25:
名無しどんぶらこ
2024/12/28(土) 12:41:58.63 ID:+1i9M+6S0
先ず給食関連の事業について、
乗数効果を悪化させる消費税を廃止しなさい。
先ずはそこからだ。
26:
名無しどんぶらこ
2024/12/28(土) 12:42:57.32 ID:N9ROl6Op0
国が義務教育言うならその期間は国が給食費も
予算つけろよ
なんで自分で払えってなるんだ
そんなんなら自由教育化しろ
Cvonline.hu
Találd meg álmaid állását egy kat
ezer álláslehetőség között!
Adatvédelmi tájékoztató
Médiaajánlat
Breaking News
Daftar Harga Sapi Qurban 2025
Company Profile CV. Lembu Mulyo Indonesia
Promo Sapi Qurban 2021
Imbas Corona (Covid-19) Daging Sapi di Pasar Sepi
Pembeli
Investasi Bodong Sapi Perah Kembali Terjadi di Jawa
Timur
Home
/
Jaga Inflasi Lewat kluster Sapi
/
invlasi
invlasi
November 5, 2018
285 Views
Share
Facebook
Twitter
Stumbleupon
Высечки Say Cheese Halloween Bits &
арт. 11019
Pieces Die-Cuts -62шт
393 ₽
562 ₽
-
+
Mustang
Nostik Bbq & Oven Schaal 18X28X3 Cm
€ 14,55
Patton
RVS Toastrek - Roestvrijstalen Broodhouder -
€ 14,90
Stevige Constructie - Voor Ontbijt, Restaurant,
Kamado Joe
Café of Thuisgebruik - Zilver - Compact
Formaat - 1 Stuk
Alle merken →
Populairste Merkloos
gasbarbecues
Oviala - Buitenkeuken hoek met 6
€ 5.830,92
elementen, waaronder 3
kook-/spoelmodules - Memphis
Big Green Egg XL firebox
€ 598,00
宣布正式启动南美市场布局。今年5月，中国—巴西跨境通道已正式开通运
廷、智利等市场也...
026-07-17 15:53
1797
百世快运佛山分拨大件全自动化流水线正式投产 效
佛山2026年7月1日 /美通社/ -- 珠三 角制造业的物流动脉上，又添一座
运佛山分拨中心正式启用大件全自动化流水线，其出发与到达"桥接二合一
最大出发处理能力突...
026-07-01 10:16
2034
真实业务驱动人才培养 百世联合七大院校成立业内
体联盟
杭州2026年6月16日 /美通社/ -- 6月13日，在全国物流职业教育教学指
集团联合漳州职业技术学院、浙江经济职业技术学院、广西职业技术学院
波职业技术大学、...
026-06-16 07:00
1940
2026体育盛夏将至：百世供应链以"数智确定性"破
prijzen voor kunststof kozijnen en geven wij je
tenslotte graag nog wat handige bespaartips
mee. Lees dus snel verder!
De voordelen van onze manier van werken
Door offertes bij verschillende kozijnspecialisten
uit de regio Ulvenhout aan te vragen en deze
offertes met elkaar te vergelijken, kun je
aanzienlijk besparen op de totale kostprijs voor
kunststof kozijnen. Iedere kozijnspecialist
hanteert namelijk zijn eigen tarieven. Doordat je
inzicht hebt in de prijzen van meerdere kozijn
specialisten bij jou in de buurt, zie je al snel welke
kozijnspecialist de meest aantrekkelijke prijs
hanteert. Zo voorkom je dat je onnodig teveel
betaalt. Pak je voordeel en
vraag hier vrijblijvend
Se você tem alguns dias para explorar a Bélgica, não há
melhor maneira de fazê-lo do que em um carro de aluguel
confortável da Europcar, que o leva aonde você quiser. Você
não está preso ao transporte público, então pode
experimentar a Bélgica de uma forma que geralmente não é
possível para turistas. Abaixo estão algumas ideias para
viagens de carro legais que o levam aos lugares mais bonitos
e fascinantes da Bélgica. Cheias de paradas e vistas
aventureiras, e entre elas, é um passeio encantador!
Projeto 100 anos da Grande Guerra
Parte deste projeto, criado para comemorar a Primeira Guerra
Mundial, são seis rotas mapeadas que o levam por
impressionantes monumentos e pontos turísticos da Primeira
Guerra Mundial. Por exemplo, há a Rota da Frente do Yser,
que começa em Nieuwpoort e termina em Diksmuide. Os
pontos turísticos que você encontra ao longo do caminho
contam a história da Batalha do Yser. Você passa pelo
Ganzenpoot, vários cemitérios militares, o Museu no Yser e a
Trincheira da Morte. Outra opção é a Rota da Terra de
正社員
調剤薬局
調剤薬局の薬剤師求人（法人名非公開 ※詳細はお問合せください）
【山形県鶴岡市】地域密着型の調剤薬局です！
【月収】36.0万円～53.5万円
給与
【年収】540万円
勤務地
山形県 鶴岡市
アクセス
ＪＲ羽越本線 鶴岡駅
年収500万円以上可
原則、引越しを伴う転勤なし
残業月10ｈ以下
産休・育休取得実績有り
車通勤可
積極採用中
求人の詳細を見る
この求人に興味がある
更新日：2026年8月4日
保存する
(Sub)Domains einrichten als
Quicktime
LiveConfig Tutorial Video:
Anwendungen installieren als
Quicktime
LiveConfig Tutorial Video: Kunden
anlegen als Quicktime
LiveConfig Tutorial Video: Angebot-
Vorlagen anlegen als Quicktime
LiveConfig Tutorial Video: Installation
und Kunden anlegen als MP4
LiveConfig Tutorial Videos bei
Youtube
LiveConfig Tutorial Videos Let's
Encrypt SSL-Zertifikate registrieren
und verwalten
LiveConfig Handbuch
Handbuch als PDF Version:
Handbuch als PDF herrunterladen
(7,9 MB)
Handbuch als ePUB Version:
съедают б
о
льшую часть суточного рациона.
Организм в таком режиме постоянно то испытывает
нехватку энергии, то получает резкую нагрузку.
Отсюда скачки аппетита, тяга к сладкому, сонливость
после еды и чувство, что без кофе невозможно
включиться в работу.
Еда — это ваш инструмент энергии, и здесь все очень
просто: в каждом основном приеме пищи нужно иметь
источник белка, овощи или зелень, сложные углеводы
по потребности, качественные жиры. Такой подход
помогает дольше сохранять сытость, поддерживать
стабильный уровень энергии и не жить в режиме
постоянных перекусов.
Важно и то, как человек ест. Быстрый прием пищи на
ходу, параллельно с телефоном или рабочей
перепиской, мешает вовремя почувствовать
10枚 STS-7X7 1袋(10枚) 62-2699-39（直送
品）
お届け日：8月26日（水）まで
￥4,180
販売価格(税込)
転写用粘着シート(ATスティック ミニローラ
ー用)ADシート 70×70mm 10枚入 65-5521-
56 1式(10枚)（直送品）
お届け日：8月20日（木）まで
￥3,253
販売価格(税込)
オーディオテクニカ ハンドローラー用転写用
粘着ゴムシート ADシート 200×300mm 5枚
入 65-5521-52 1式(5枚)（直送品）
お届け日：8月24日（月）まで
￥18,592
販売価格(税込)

**WHAT YOU NEED TO DO**. Restate the records above word for word, omitting nothing.

**RESPONSE TO THE TASK**.
25:
名無しどんぶらこ
2024/12/28(土) 12:41:58.63 ID:+1i9M+6S0
先ず給食関連の事業について、
乗数効果を悪化させる消費税を廃止しなさい。
先ずはそこからだ。
26:
名無しどんぶらこ
2024/12/28(土) 12:42:57.32 ID:N9ROl6Op0
国が義務教育言うならその期間は国が給食費も
予算つけろよ
なんで自分で払えってなるんだ
そんなんなら自由教育化しろ
Cvonline.hu
Találd meg álmaid állását egy kat
ezer álláslehetőség között!
Adatvédelmi tájékoztató
Médiaajánlat
Breaking News
Daftar Harga Sapi Qurban 2025
Company Profile CV. Lembu Mulyo Indonesia
Promo Sapi Qurban 2021
Imbas Corona (Covid-19) Daging Sapi di Pasar Sepi
Pembeli
Investasi Bodong Sapi Perah Kembali Terjadi di Jawa
Timur
Home
/
Jaga Inflasi Lewat kluster Sapi
/
invlasi
invlasi
November 5, 2018
285 Views
Share
Facebook
Twitter
Stumbleupon
Высечки Say Cheese Halloween Bits &
арт. 11019
Pieces Die-Cuts -62шт
393 ₽
562 ₽
-
+
Mustang
Nostik Bbq & Oven Schaal 18X28X3 Cm
€ 14,55
Patton
RVS Toastrek - Roestvrijstalen Broodhouder -
€ 14,90
Stevige Constructie - Voor Ontbijt, Restaurant,
Kamado Joe
Café of Thuisgebruik - Zilver - Compact
Formaat - 1 Stuk
Alle merken →
Populairste Merkloos
gasbarbecues
Oviala - Buitenkeuken hoek met 6
€ 5.830,92
elementen, waaronder 3
kook-/spoelmodules - Memphis
Big Green Egg XL firebox
€ 598,00
宣布正式启动南美市场布局。今年5月，中国—巴西跨境通道已正式开通运
廷、智利等市场也...
026-07-17 15:53
1797
百世快运佛山分拨大件全自动化流水线正式投产 效
佛山2026年7月1日 /美通社/ -- 珠三 角制造业的物流动脉上，又添一座
运佛山分拨中心正式启用大件全自动化流水线，其出发与到达"桥接二合一
最大出发处理能力突...
026-07-01 10:16
2034
真实业务驱动人才培养 百世联合七大院校成立业内
体联盟
杭州2026年6月16日 /美通社/ -- 6月13日，在全国物流职业教育教学指
集团联合漳州职业技术学院、浙江经济职业技术学院、广西职业技术学院
波职业技术大学、...
026-06-16 07:00
1940
2026体育盛夏将至：百世供应链以"数智确定性"破
prijzen voor kunststof kozijnen en geven wij je
tenslotte graag nog wat handige bespaartips
mee. Lees dus snel verder!
De voordelen van onze manier van werken
Door offertes bij verschillende kozijnspecialisten
uit de regio Ulvenhout aan te vragen en deze
offertes met elkaar te vergelijken, kun je
aanzienlijk besparen op de totale kostprijs voor
kunststof kozijnen. Iedere kozijnspecialist
hanteert namelijk zijn eigen tarieven. Doordat je
inzicht hebt in de prijzen van meerdere kozijn
specialisten bij jou in de buurt, zie je al snel welke
kozijnspecialist de meest aantrekkelijke prijs
hanteert. Zo voorkom je dat je onnodig teveel
betaalt. Pak je voordeel en
vraag hier vrijblijvend
Se você tem alguns dias para explorar a Bélgica, não há
melhor maneira de fazê-lo do que em um carro de aluguel
confortável da Europcar, que o leva aonde você quiser. Você
não está preso ao transporte público, então pode
experimentar a Bélgica de uma forma que geralmente não é
possível para turistas. Abaixo estão algumas ideias para
viagens de carro legais que o levam aos lugares mais bonitos
e fascinantes da Bélgica. Cheias de paradas e vistas
aventureiras, e entre elas, é um passeio encantador!
Projeto 100 anos da Grande Guerra
Parte deste projeto, criado para comemorar a Primeira Guerra
Mundial, são seis rotas mapeadas que o levam por
impressionantes monumentos e pontos turísticos da Primeira
Guerra Mundial. Por exemplo, há a Rota da Frente do Yser,
que começa em Nieuwpoort e termina em Diksmuide. Os
pontos turísticos que você encontra ao longo do caminho
contam a história da Batalha do Yser. Você passa pelo
Ganzenpoot, vários cemitérios militares, o Museu no Yser e a
Trincheira da Morte. Outra opção é a Rota da Terra de
正社員
調剤薬局
調剤薬局の薬剤師求人（法人名非公開 ※詳細はお問合せください）
【山形県鶴岡市】地域密着型の調剤薬局です！
【月収】36.0万円～53.5万円
給与
【年収】540万円
勤務地
山形県 鶴岡市
アクセス
ＪＲ羽越本線 鶴岡駅
年収500万円以上可
原則、引越しを伴う転勤なし
残業月10ｈ以下
産休・育休取得実績有り
車通勤可
積極採用中
求人の詳細を見る
この求人に興味がある
更新日：2026年8月4日
保存する
(Sub)Domains einrichten als
Quicktime
LiveConfig Tutorial Video:
Anwendungen installieren als
Quicktime
LiveConfig Tutorial Video: Kunden
anlegen als Quicktime
LiveConfig Tutorial Video: Angebot-
Vorlagen anlegen als Quicktime
LiveConfig Tutorial Video: Installation
und Kunden anlegen als MP4
LiveConfig Tutorial Videos bei
Youtube
LiveConfig Tutorial Videos Let's
Encrypt SSL-Zertifikate registrieren
und verwalten
LiveConfig Handbuch
Handbuch als PDF Version:
Handbuch als PDF herrunterladen
(7,9 MB)
Handbuch als ePUB Version:
съедают б
о
льшую часть суточного рациона.
Организм в таком режиме постоянно то испытывает
нехватку энергии, то получает резкую нагрузку.
Отсюда скачки аппетита, тяга к сладкому, сонливость
после еды и чувство, что без кофе невозможно
включиться в работу.
Еда — это ваш инструмент энергии, и здесь все очень
просто: в каждом основном приеме пищи нужно иметь
источник белка, овощи или зелень, сложные углеводы
по потребности, качественные жиры. Такой подход
помогает дольше сохранять сытость, поддерживать
стабильный уровень энергии и не жить в режиме
постоянных перекусов.
Важно и то, как человек ест. Быстрый прием пищи на
ходу, параллельно с телефоном или рабочей
перепиской, мешает вовремя почувствовать
10枚 STS-7X7 1袋(10枚) 62-2699-39（直送
品）
お届け日：8月26日（水）まで
￥4,180
販売価格(税込)
転写用粘着シート(ATスティック ミニローラ
ー用)ADシート 70×70mm 10枚入 65-5521-
56 1式(10枚)（直送品）
お届け日：8月20日（木）まで
￥3,253
販売価格(税込)
オーディオテクニカ ハンドローラー用転写用
粘着ゴムシート ADシート 200×300mm 5枚
入 65-5521-52 1式(5枚)（直送品）
お届け日：8月24日（月）まで
￥18,592
販売価格(税込)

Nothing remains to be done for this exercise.